Timing attacks
Timing attacks are a class of malicious attacks against a product where the length of time that your application takes to perform a task leaks some information. Take, for example, an application that takes in an email and password to check. If there is no user with a provided email address, returns an error in 5ms, but when given a valid email for a user with an incorrect password, returns an error in 500ms.
To an attacker, the difference in times between those two requests can make it relatively obvious if there is a valid email or not. If the difference was more subtle, an attacker can make many requests over a long time and average them together to distinguish different cases.
Is it a big deal?
This might not seem like a big deal, but let’s say I’m trying to find someone’s personal email. I only have their name, and I know they have signed up for your site. I can try a bunch of variations of firstname.lastname@gmail.com or lastname{3digitnumber}@gmail.com and so on until I find their actual email address.
How can we fix it?
To fix this issue, we need to make sure that all code paths take the same amount of time. This means that we should avoid returning early in sensitive parts of the codebase. In the case where we are checking users emails and passwords, instead of returning early if the email wasn’t found, we should check the password against a hardcoded value and then return false.
So in the checking emails example, a typical flow would look something like this:
Does a user exist with this email address? (1ms)
If yes, what is their password hash? (1ms)
Does the password hash match the password provided? (400ms)
This flow is fine when a correct email and password are provided, but it becomes vulnerable to a timing attack in the following scenario:
Does a user exist with this email address? (1ms)
If no, return (1ms)
One way to avoid this vulnerability, like I mentioned above, is to make both correct and incorrect flows follow the same procedures to align more closely timing wise:
Does a user exist with this email address (1ms)
If no, compare the provided password against a hardcoded password hash (400ms)
Return false anyways (1ms)
This ensures that the function takes the same amount of time for all inputs, making it harder for an attacker to extract information.
While you should do what you can to protect against timing attacks, you can also add additional protections to be safe.
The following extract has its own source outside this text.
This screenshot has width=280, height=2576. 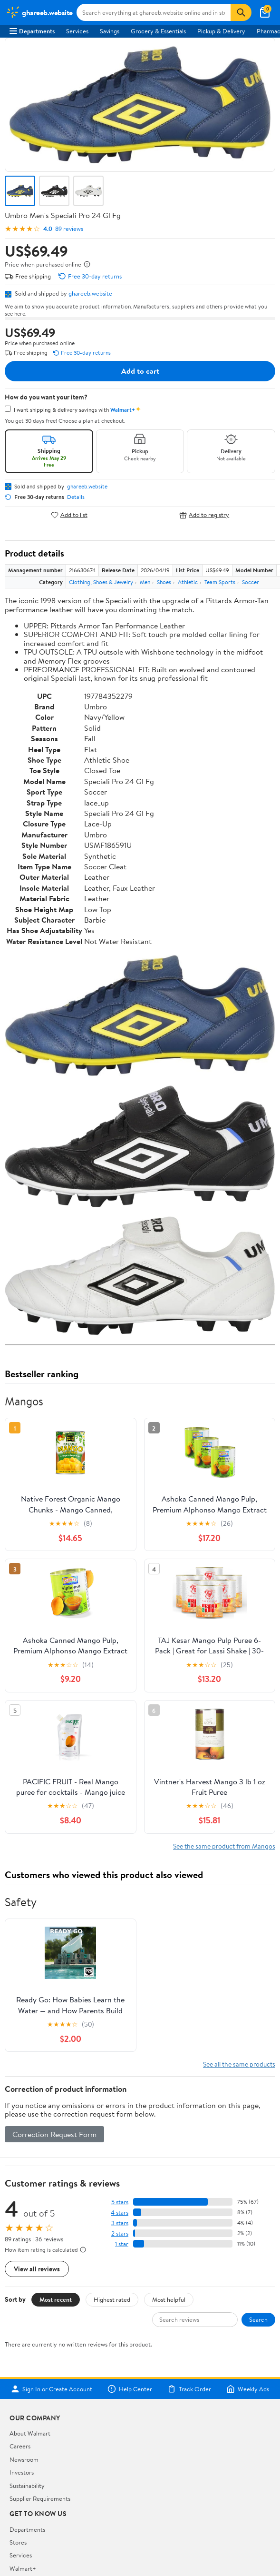 What do you see at coordinates (121, 2244) in the screenshot?
I see `1 star` at bounding box center [121, 2244].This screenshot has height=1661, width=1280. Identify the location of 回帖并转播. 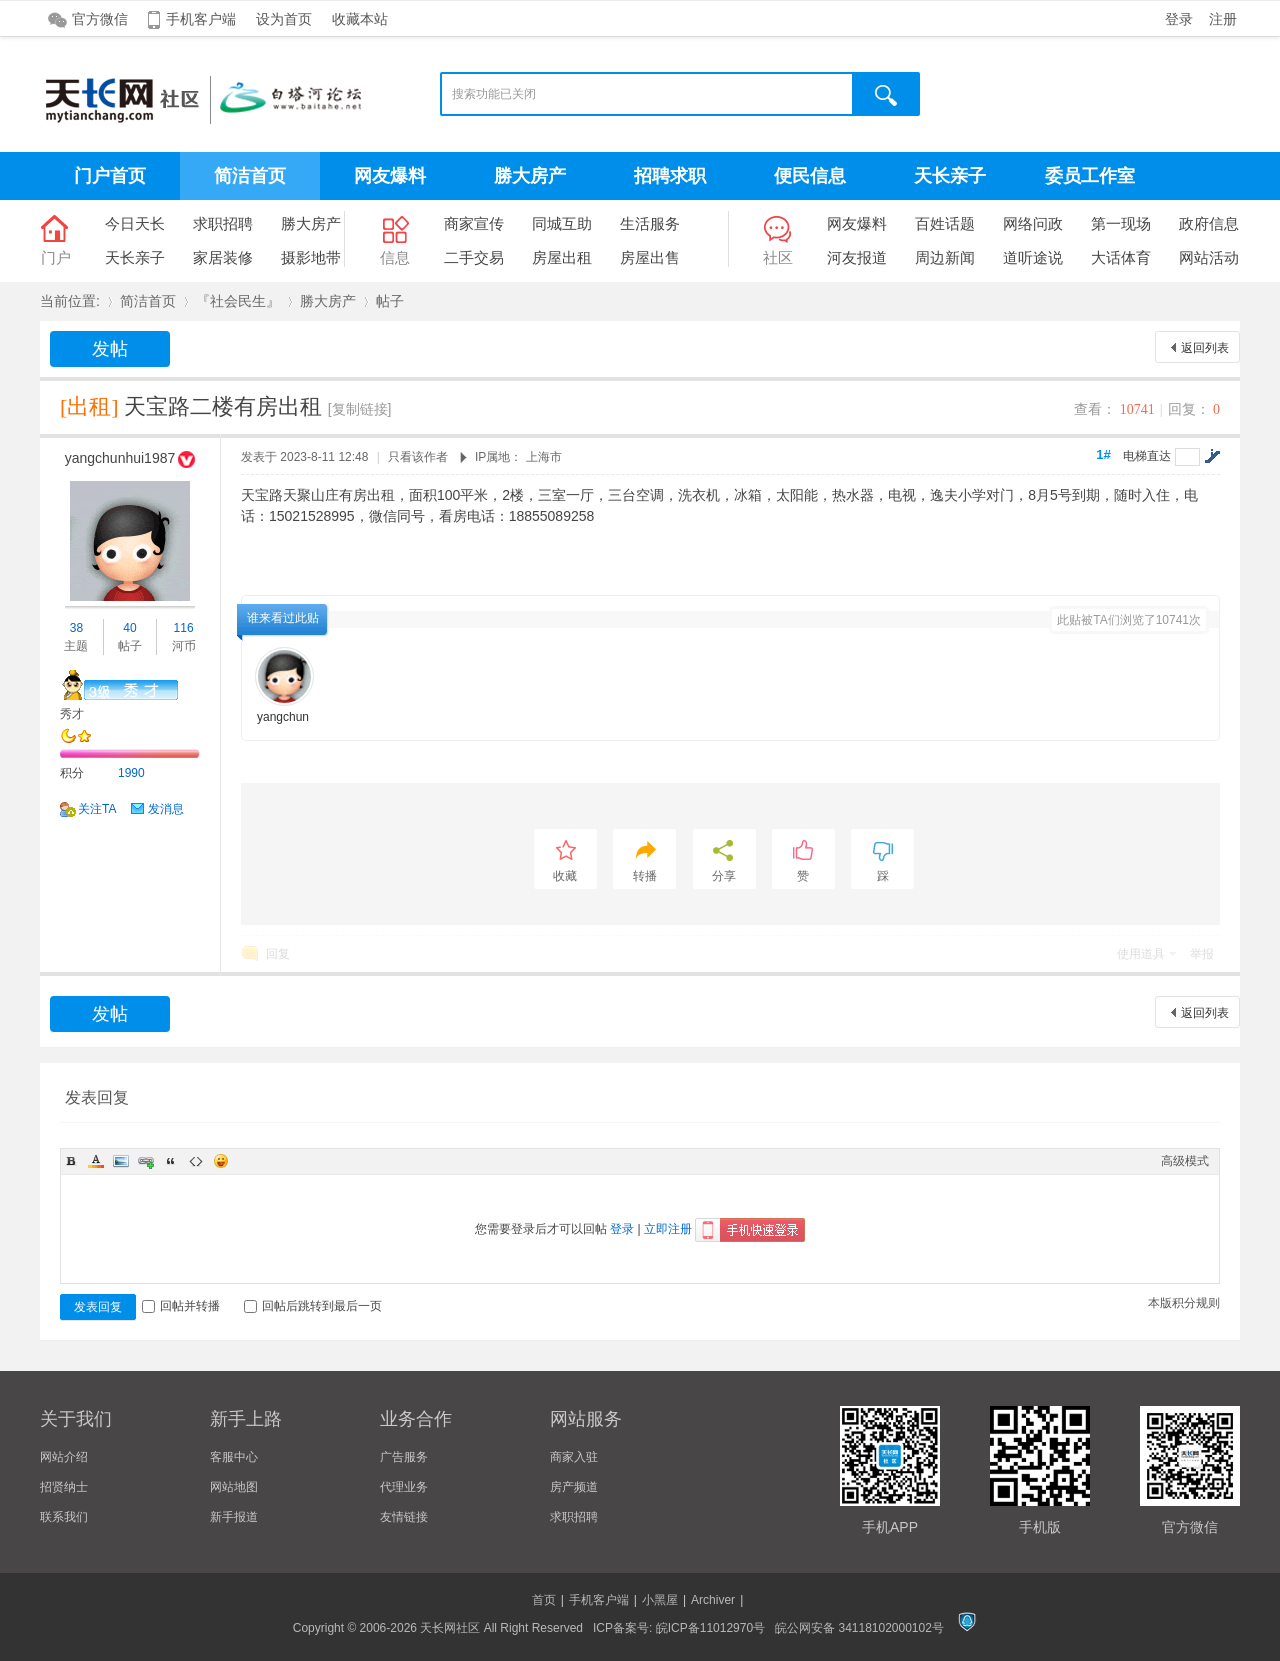
(181, 1306). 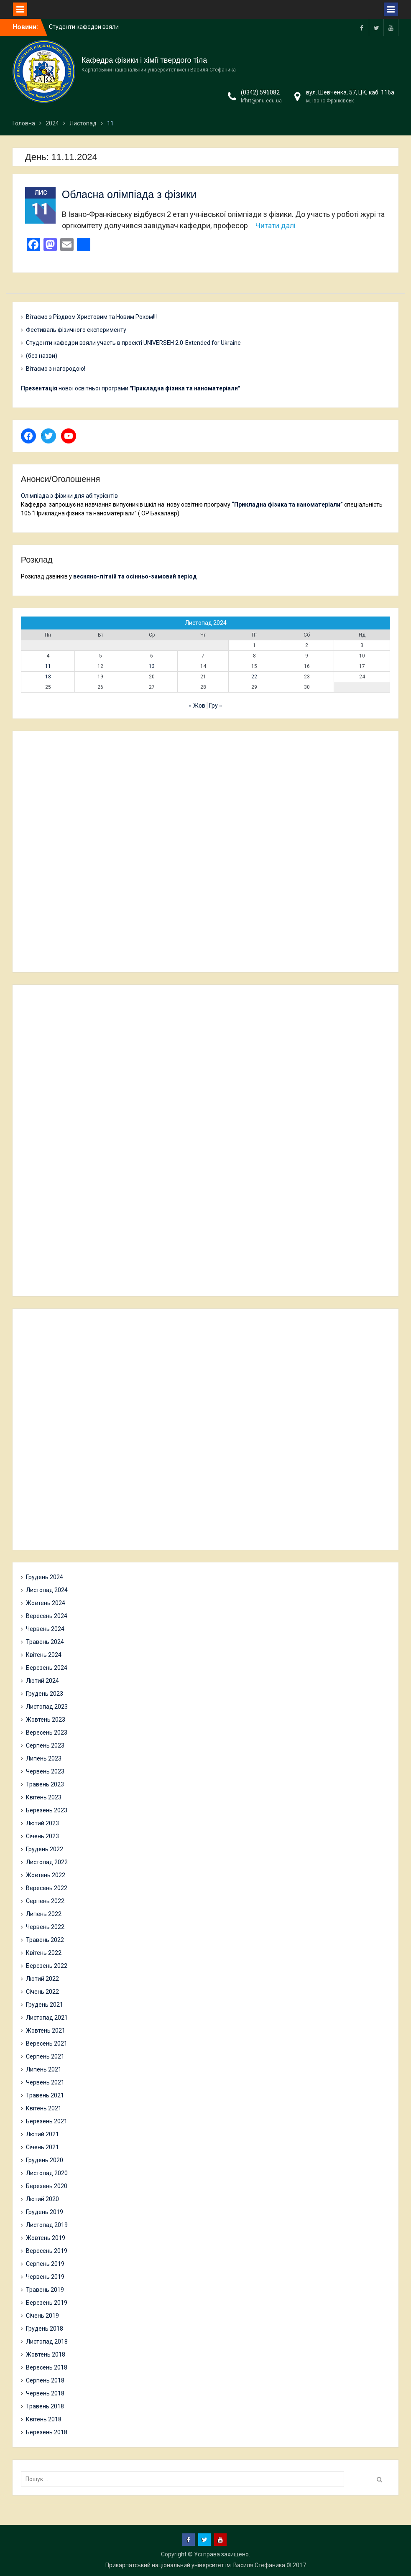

Since subtle timing attacks rely on making a large number of requests, another defense here is rate limiting. By rate limiting the requests, we can make it impractical for an attacker to distinguish between different cases.
When building out authentication flows into applications, it can be easy to overlook these kinds of subtle vulnerabilities like timing attacks in code. Although it might feel strange to intentionally slow down your code, stopping the potential leak of personal information is worth the trade off.
Top comments (8)
There's a different way to solve this by using rate limiting and slowdown (Requests past the rate limit get slowed down). This ensures that normal users still get rapid feedback from your API, while still making it hard for an attacker to guess which requests were valid paths and which weren't.
Absolutely, this is also a great way to solve it - as long as the timing attack requires more than a few attempts. There was a theoretical timing attack with Lobste.rs a while back and one of the reasons it wasn't that big of a deal was both rate limiting and a short window where it could be exploited.
This is a really interesting article. I can totally see how a hacker might make use of timing data to try and discover more information so that they might crack into someone's account.
Anyway, good post and appreciate ya sharing this series!
Interesting point.
In most cases, we are taught that we should add guard statements and return early. However in this case, it seems we should run through all the steps regardless to avoid unintentionally revealing secrets.
There is a subtle flaw in the proposed solution, which for the most part is easily fixed. The issue is that information about which path is taken can be leasked via what CPU cache lines are present. The proposed solution should have CPU flush instructions both on entry and all exits, otherwise a malious user can tell which path was taken by soon after making an additional call and measuring the time difference if the CPU has to or doesn't have to fetch certain cache lines.
Besides what is described there is also a form of timing attack where two or more code paths with incorrect locking are executed in parallel. Normally this attack is done to code paths within the kernel, which is a common location for locking issues. During my professional career I created and used tools for the near deterministic detection of such issues. See U.S. patents 7475385 Cooperating Test Triggers and 7310741 Phase Adjusted Delay Loop. Most issues can be discovered via the use of Cooperating Test Triggers. For the most part the pahse adusted delay loop is only needed to detect cases where the prescense or absense of a single cache line is involved.
Indeed, with Node, I make my important checks with Node crypto's
timingSafeEqualfunction to avoid short-circuiting timing clues.But then how do we know if the user actually given a password if we always check for the password, even for the empty values
What I always do when an invalid login is happening, is to enlarge the waiting time each time, so an attacker will be slowed down after each attempt.